=== Provided records ===
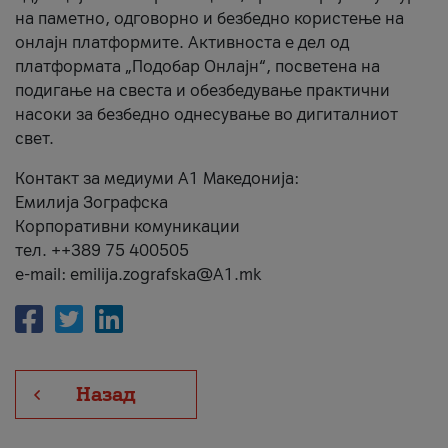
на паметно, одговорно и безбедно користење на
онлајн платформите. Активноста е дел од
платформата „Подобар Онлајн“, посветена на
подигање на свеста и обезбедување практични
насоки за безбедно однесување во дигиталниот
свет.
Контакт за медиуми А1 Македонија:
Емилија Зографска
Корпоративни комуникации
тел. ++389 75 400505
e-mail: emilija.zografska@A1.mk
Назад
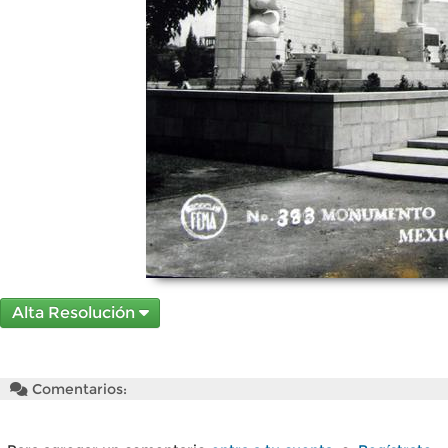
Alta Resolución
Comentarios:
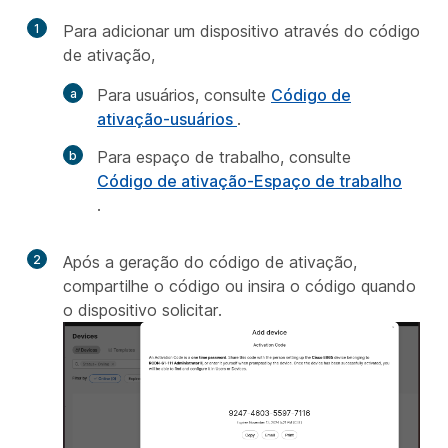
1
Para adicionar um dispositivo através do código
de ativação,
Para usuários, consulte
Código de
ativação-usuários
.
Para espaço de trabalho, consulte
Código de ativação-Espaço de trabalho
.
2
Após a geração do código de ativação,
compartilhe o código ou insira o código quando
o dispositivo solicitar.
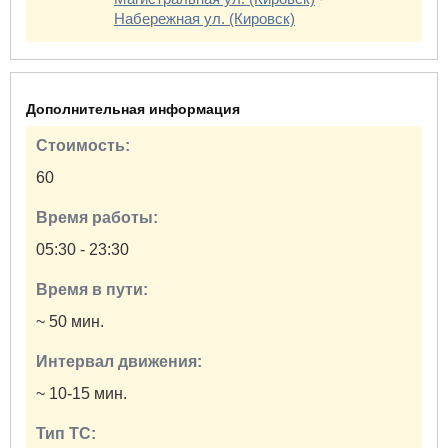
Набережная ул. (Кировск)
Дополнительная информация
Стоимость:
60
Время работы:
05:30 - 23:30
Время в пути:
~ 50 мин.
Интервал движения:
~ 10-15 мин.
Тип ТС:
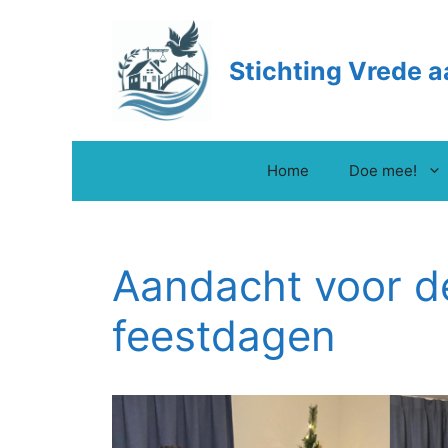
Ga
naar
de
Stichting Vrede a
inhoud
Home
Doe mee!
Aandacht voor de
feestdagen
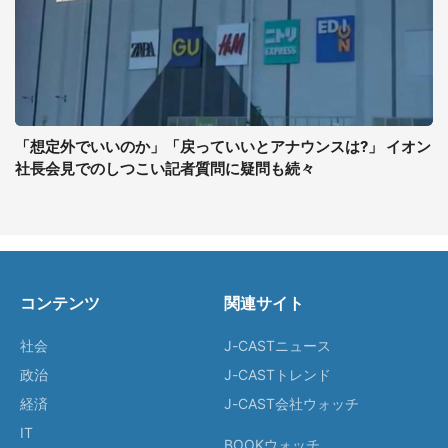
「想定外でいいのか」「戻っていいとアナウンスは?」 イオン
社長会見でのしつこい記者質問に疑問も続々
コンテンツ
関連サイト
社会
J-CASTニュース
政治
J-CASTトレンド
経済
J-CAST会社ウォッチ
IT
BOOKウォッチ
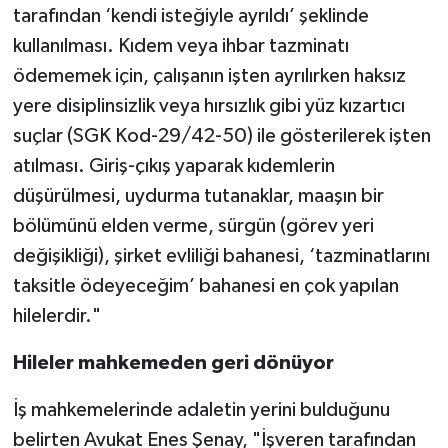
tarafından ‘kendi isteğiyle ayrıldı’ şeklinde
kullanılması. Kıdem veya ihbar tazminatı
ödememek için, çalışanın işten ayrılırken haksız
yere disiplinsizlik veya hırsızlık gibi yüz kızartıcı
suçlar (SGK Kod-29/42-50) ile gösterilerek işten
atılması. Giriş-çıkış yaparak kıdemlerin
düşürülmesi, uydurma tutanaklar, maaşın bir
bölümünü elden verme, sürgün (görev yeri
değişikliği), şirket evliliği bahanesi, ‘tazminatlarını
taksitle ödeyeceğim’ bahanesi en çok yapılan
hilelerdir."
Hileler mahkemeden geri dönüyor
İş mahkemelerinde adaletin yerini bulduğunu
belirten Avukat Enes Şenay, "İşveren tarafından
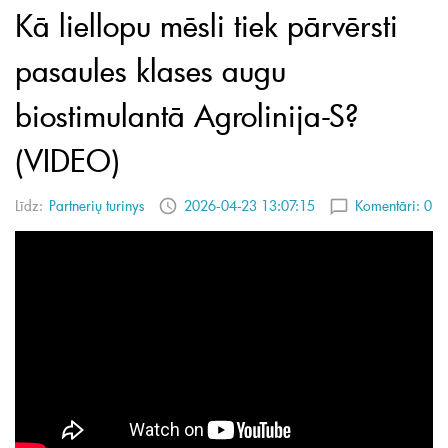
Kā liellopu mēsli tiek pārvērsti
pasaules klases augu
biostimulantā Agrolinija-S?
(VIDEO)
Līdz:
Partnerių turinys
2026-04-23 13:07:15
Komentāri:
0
===
* _What to do_
Collect the lines of the data that carry the word "tarafından".

* _Solution below_
tarafından ‘kendi isteğiyle ayrıldı’ şeklinde
belirten Avukat Enes Şenay, "İşveren tarafından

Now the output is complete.